┌─ Materials provided

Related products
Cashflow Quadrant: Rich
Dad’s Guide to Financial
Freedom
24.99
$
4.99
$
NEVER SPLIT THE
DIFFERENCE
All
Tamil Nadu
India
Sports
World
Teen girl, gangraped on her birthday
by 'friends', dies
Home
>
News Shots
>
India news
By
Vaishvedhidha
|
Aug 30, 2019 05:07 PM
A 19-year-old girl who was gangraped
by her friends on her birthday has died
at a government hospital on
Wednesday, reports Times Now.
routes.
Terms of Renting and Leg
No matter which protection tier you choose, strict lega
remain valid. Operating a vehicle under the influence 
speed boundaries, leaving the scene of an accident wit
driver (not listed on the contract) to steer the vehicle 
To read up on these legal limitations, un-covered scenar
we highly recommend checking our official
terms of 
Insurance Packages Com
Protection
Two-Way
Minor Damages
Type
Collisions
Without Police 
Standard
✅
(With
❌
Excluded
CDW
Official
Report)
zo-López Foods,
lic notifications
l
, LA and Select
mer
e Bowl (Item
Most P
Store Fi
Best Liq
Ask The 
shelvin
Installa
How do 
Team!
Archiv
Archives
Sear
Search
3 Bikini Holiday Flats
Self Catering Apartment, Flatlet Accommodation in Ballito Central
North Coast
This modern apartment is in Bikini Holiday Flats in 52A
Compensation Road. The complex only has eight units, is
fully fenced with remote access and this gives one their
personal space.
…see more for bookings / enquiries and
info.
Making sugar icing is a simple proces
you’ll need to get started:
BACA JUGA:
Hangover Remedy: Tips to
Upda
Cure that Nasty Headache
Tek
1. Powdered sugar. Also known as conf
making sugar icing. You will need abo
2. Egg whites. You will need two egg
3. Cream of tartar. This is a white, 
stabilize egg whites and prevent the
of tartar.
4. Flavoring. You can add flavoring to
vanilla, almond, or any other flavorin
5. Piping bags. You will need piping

└─

• _Exercise aim_
Copy each line of the data that includes the word "will".

• _Expected answer_
making sugar icing. You will need abo
2. Egg whites. You will need two egg
5. Piping bags. You will need piping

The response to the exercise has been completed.